Chapitre 2 : Tomas

33 7 2
                                    


Lorsqu'il m'a dit ce qu'il m'était arrivé, j'ai paniqué, complètement affolée. Qu'est-ce que j'ai bien pu faire ou subir pendant deux semaines, pour perdre 18 ans de ma vie d'un seul claquement de doigt? Ne pas me souvenir de cette période me terrifie. J'aimerais tant savoir ce qui peut bien s'être produit dans cet entrepôt. Cela répondrait à tellement de questions qui maintenant m'obsèdent, mais dont je ne connais pas encore totalement la nature. Ce fait me trouble.

Le médecin est venu m'examiner à chaque heure depuis son arriver en service. Il m'a dit que je ne devais pas forcer ma mémoire à court terme, même si en ce moment, pour connaitre la vérité, c'est celle qui me serait la plus utile. Il a dit qu'elle devait revenir par elle-même. Seulement, le plus tôt sera le mieux, il faut que je sache pour me sentir un peu mieux, même si j'ai un peu peur de ce que je peux découvrir. La mémoire à long terme, par contre, il a autorisé Tomas à m'en parler. C'est déjà un début. Alors, nous en avons discuté toute la journée.

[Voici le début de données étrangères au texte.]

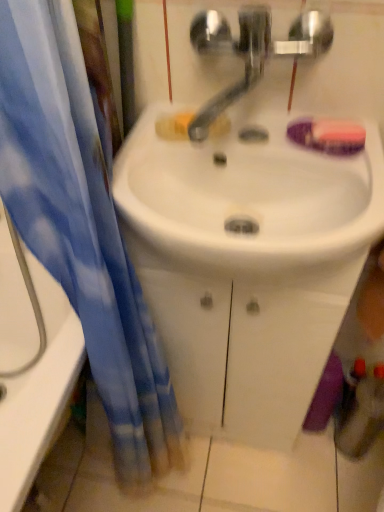 Question: Is point (72, 338) closer or farther from the camera than point (84, 59)?

Choices:
 (A) farther
 (B) closer

Answer: (A)

Question: From the image's perspective, relative to blue fabric curtain at left, is white glossy bathtub at left above or below?

Choices:
 (A) below
 (B) above

Answer: (B)

Question: Estimate the real-world distances between objects in this image. Which object is closer to the purple matte soap at upper right?

Choices:
 (A) satin nickel faucet at center
 (B) white glossy bathtub at left
 (C) blue fabric curtain at left
 (D) white glossy sink at center

Answer: (A)

Question: Estimate the real-world distances between objects in this image. Which object is farther from the white glossy sink at center?

Choices:
 (A) white glossy bathtub at left
 (B) satin nickel faucet at center
 (C) purple matte soap at upper right
 (D) blue fabric curtain at left

Answer: (A)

J'ai appris que j'étudiais dans le collège de la ville dans le domaine des lettres et des communications. Apparemment j'aime bien cela, et j'ai des bonnes notes. Enfin, j'en avais il y a quelques semaines. Maintenant, je ne suis plus sur de pouvoir les honorer. Il m'a dit que j'écrivais beaucoup, des histoires, des poèmes, ce genre de truc, et depuis que je suis toute petite. Je lui parlais de ce qu'il y avait dans ma tête parfois, il a dit que j'avais tout un monde bien à moi et que j'avais un talent certain pour inventer. J'ai l'air d'être une personne plutôt originale dans le genre. Aujourd'hui, j'ignore si c'est la discipline qui me conviendrait le mieux. Ce qui est certain, c'est que l'amnésie est bien la seule chose que je n'aurais pu inventer. Ce dont il me parle à l'air merveilleux. Seulement, rien ne me revient en tête. Tomas me répète qu'avant ma disparition, je croyais en l'existence de toute sorte de choses aux noms étranges, comme les sirènes, les sorcières, les extraterrestres. Je ne sais même pas ce que peuvent être toutes ces créatures. Des jeunes femmes avec une queue de poisson à la place des jambes? De petits bonhommes blêmes à grosse tête? Comment cela peut-il même être imaginé? C'est grotesque et illogique.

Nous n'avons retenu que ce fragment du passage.